(Collected data)
------

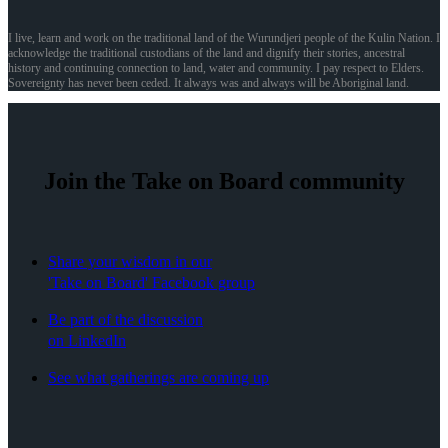
I live, learn and work on the traditional land of the Wurundjeri people of the Kulin Nation. I
acknowledge the traditional custodians of the land and dignify their stories, ancestral
history and continuing connection to land, water and community. I pay respect to Elders.
Sovereignty has never been ceded. It always was and always will be Aboriginal land.
Join the Take on Board community
Share your wisdom in our
'Take on Board' Facebook group
Be part of the discussion
on LinkedIn
See what gatherings are coming up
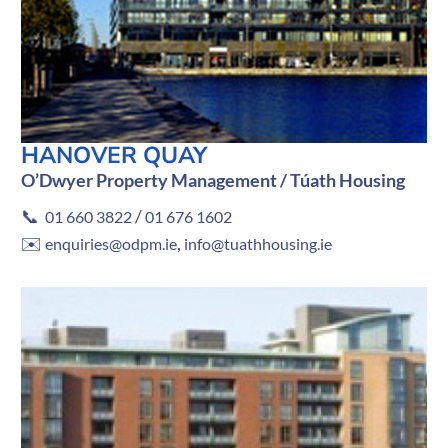
HANOVER QUAY
O’Dwyer Property Management / Túath Housing
📞
/
01 660 3822
01 676 1602
✉️
,
enquiries@odpm.ie
info@tuathhousing.ie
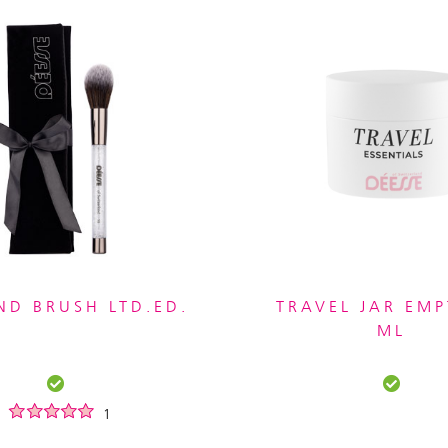
D BRUSH LTD.ED.
TRAVEL JAR EMP
ML
1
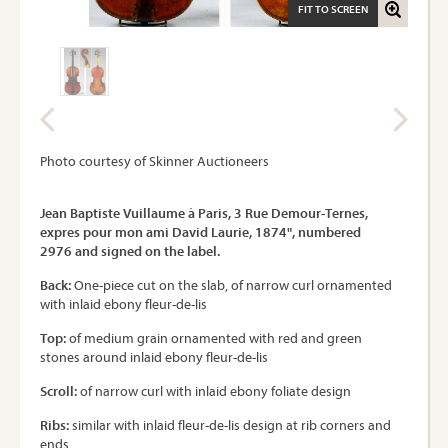
FIT TO SCREEN
Photo courtesy of Skinner Auctioneers
Jean Baptiste Vuillaume à Paris, 3 Rue Demour-Ternes,
expres pour mon ami David Laurie, 1874", numbered
2976 and signed on the label.
Back:
One-piece cut on the slab, of narrow curl ornamented
with inlaid ebony fleur-de-lis
Top:
of medium grain ornamented with red and green
stones around inlaid ebony fleur-de-lis
Scroll:
of narrow curl with inlaid ebony foliate design
Ribs:
similar with inlaid fleur-de-lis design at rib corners and
ends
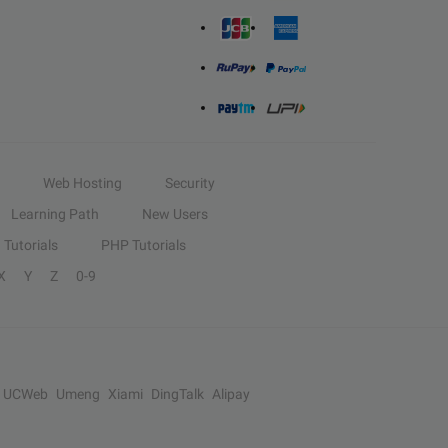
Web Hosting
Security
Learning Path
New Users
Tutorials
PHP Tutorials
X
Y
Z
0-9
UCWeb
Umeng
Xiami
DingTalk
Alipay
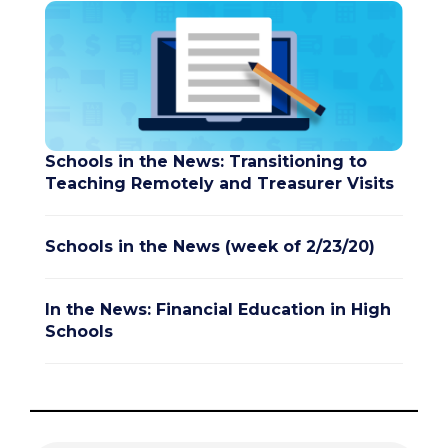
Schools in the News: Transitioning to
Teaching Remotely and Treasurer Visits
Schools in the News (week of 2/23/20)
In the News: Financial Education in High
Schools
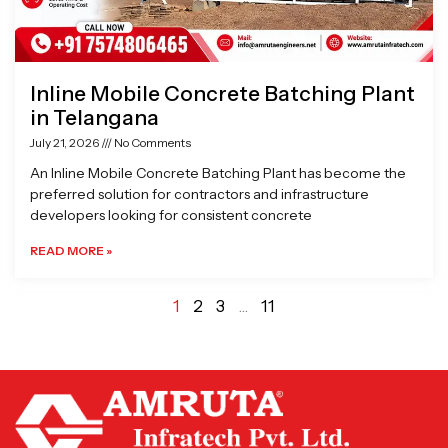
Inline Mobile Concrete Batching Plant
in Telangana
July 21, 2026
No Comments
An Inline Mobile Concrete Batching Plant has become the
preferred solution for contractors and infrastructure
developers looking for consistent concrete
READ MORE »
1
2
3
…
11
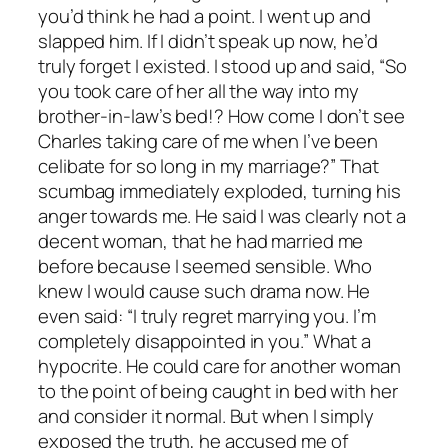
you’d think he had a point. I went up and
slapped him. If I didn’t speak up now, he’d
truly forget I existed. I stood up and said, “So
you took care of her all the way into my
brother-in-law’s bed!? How come I don’t see
Charles taking care of me when I’ve been
celibate for so long in my marriage?” That
scumbag immediately exploded, turning his
anger towards me. He said I was clearly not a
decent woman, that he had married me
before because I seemed sensible. Who
knew I would cause such drama now. He
even said: “I truly regret marrying you. I’m
completely disappointed in you.” What a
hypocrite. He could care for another woman
to the point of being caught in bed with her
and consider it normal. But when I simply
exposed the truth, he accused me of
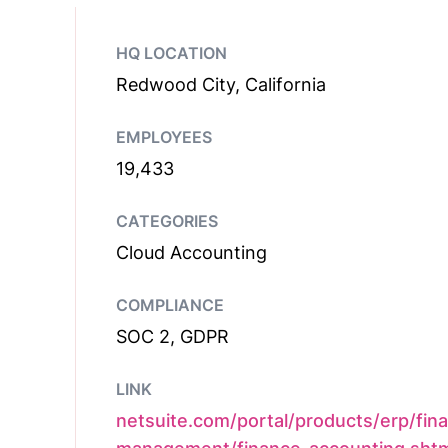
HQ LOCATION
Redwood City, California
EMPLOYEES
19,433
CATEGORIES
Cloud Accounting
COMPLIANCE
SOC 2, GDPR
LINK
netsuite.com/portal/products/erp/fina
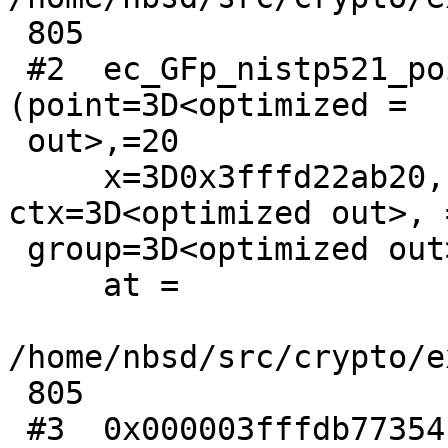
 805

 #2  ec_GFp_nistp521_point_get_affine_coordinates 
(point=3D<optimized =

 out>,=20

     x=3D0x3fffd22ab20, y=3D0x1ffffbfb8, 
ctx=3D<optimized out>, =
 group=3D<optimized out>)

     at =

/home/nbsd/src/crypto/e
 805

 #3  0x000003fffdb77354 in felem_to_BN 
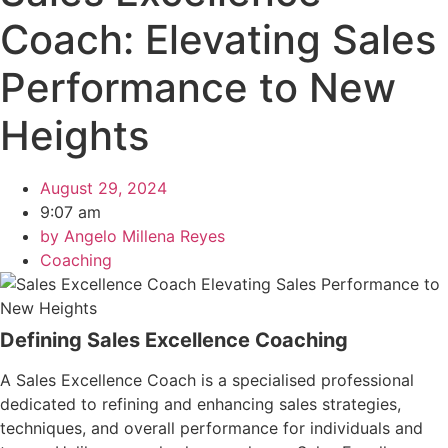
Coach: Elevating Sales
Performance to New
Heights
August 29, 2024
9:07 am
by
Angelo Millena Reyes
Coaching
Defining Sales Excellence Coaching
A Sales Excellence Coach is a specialised professional
dedicated to refining and enhancing sales strategies,
techniques, and overall performance for individuals and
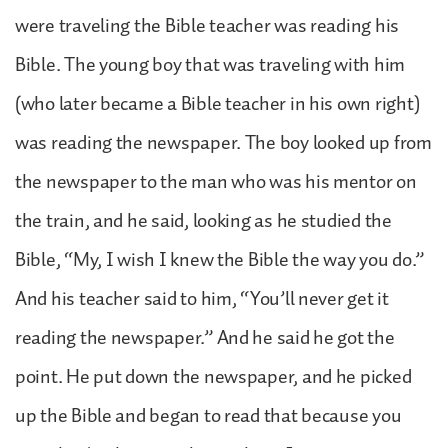
were traveling the Bible teacher was reading his
Bible. The young boy that was traveling with him
(who later became a Bible teacher in his own right)
was reading the newspaper. The boy looked up from
the newspaper to the man who was his mentor on
the train, and he said, looking as he studied the
Bible, “My, I wish I knew the Bible the way you do.”
And his teacher said to him, “You’ll never get it
reading the newspaper.” And he said he got the
point. He put down the newspaper, and he picked
up the Bible and began to read that because you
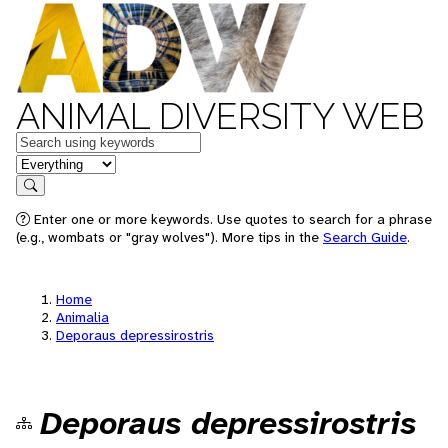
ANIMAL DIVERSITY WEB
Keywords
in feature
Search
Enter one or more keywords. Use quotes to search for a phrase
(e.g., wombats or "gray wolves"). More tips in the
Search Guide
.
Home
Animalia
Deporaus depressirostris
Deporaus depressirostris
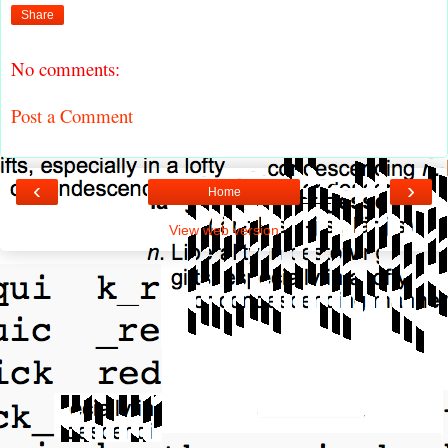
Share
No comments:
Post a Comment
‹
›
Home
View web version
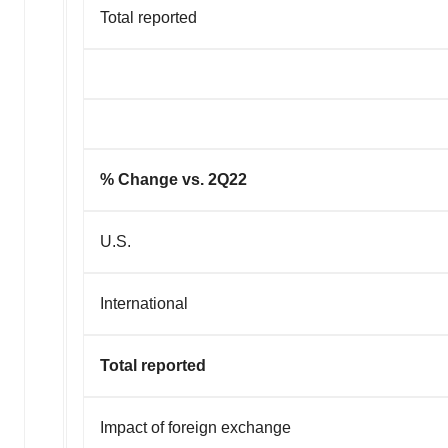
Total reported
% Change vs. 2Q22
U.S.
International
Total reported
Impact of foreign exchange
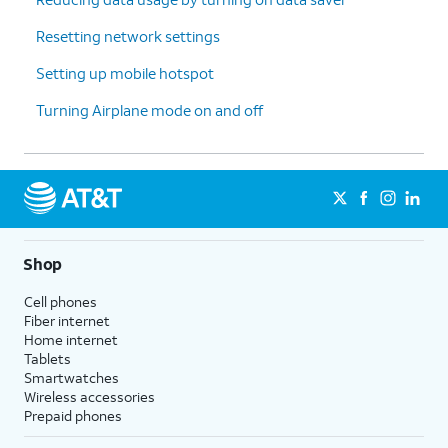
Resetting network settings
Setting up mobile hotspot
Turning Airplane mode on and off
Shop
Cell phones
Fiber internet
Home internet
Tablets
Smartwatches
Wireless accessories
Prepaid phones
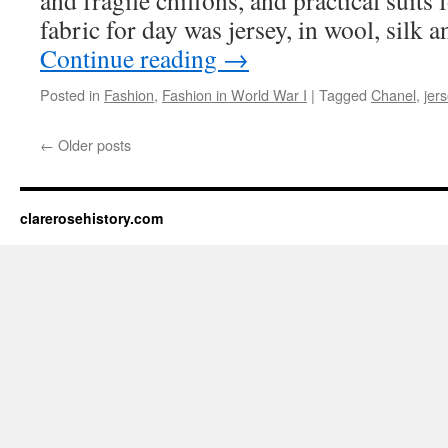
and fragile chiffons, and practical suits 
fabric for day was jersey, in wool, silk
Continue reading
→
Posted in
Fashion
,
Fashion in World War I
|
Tagged
Chanel
,
jer
←
Older posts
clarerosehistory.com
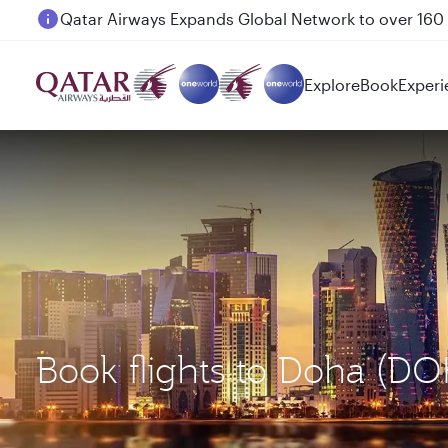
Passengers flying between Doha and Auckland on
Explore
Book
Experi
Book flights to Doha (D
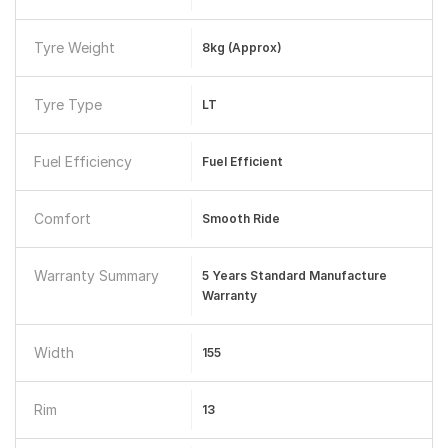
Tyre Weight
8kg (approx)
Tyre Type
LT
Fuel Efficiency
Fuel Efficient
Comfort
Smooth Ride
Warranty Summary
5 Years Standard Manufacture
Warranty
Width
155
Rim
13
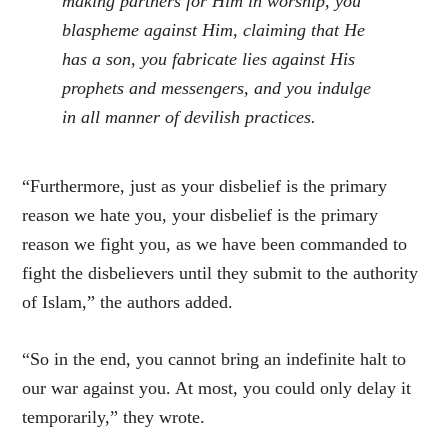
making partners for Him in worship, you
blaspheme against Him, claiming that He
has a son, you fabricate lies against His
prophets and messengers, and you indulge
in all manner of devilish practices.
“Furthermore, just as your disbelief is the primary
reason we hate you, your disbelief is the primary
reason we fight you, as we have been commanded to
fight the disbelievers until they submit to the authority
of Islam,” the authors added.
“So in the end, you cannot bring an indefinite halt to
our war against you. At most, you could only delay it
temporarily,” they wrote.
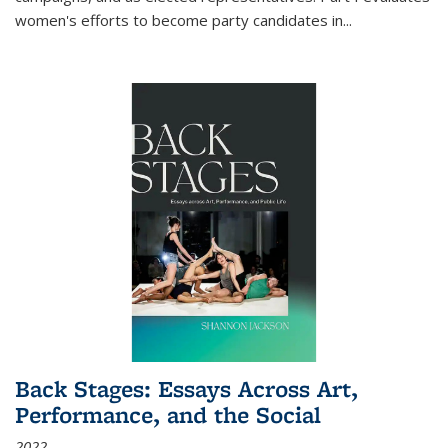
women's efforts to become party candidates in
...
Back Stages: Essays Across Art,
Performance, and the Social
2022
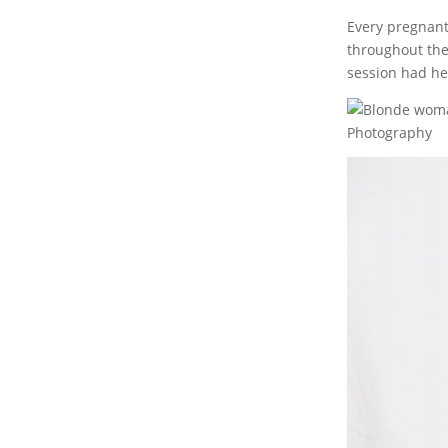
Every pregnant
throughout the
session had her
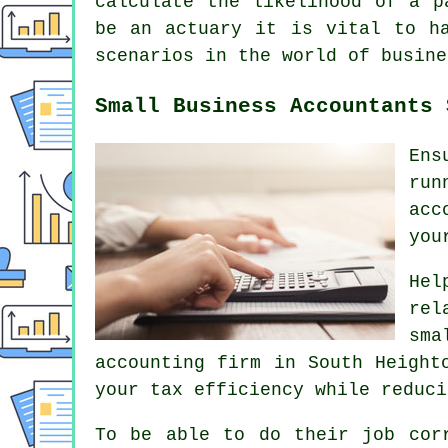
calculate the likelihood of a p
be an actuary it is vital to ha
scenarios in the world of busine
Small Business Accountants 
Ens
run
acc
you
Hel
rel
sma
accounting firm in South Height
your tax efficiency while reduci
To be able to do their job cor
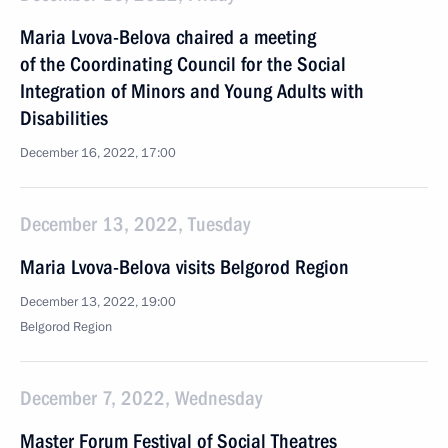
Maria Lvova-Belova chaired a meeting
of the Coordinating Council for the Social
Integration of Minors and Young Adults with
Disabilities
December 16, 2022, 17:00
December 13, 2022, Tuesday
Maria Lvova-Belova visits Belgorod Region
December 13, 2022, 19:00
Belgorod Region
December 7, 2022, Wednesday
Master Forum Festival of Social Theatres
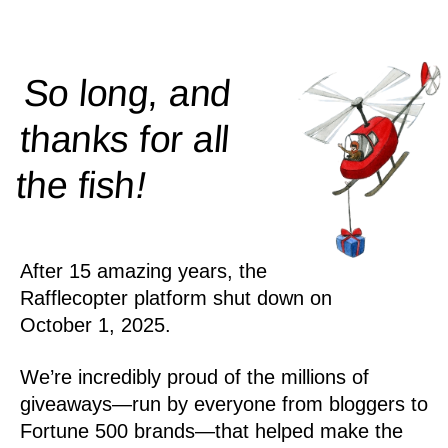
So long, and
thanks for all
!
the
fish
After 15 amazing years, the
Rafflecopter platform shut down on
October 1, 2025.
We’re incredibly proud of the millions of
giveaways—run by everyone from bloggers to
Fortune 500 brands—that helped make the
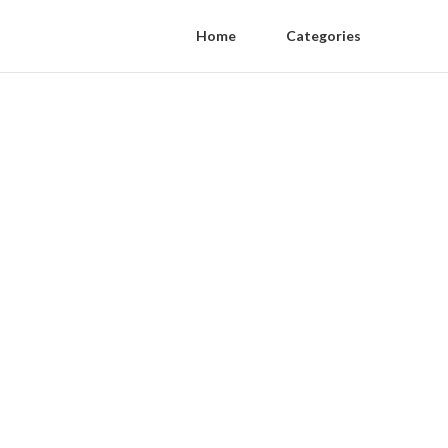
Home
Categories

------

Give again, word for word, every line from the top of the data through the line with "history and continuing", both ends included, and exclude the pictures.

Response to the task ::
I live, learn and work on the traditional land of the Wurundjeri people of the Kulin Nation. I
acknowledge the traditional custodians of the land and dignify their stories, ancestral
history and continuing connection to land, water and community. I pay respect to Elders.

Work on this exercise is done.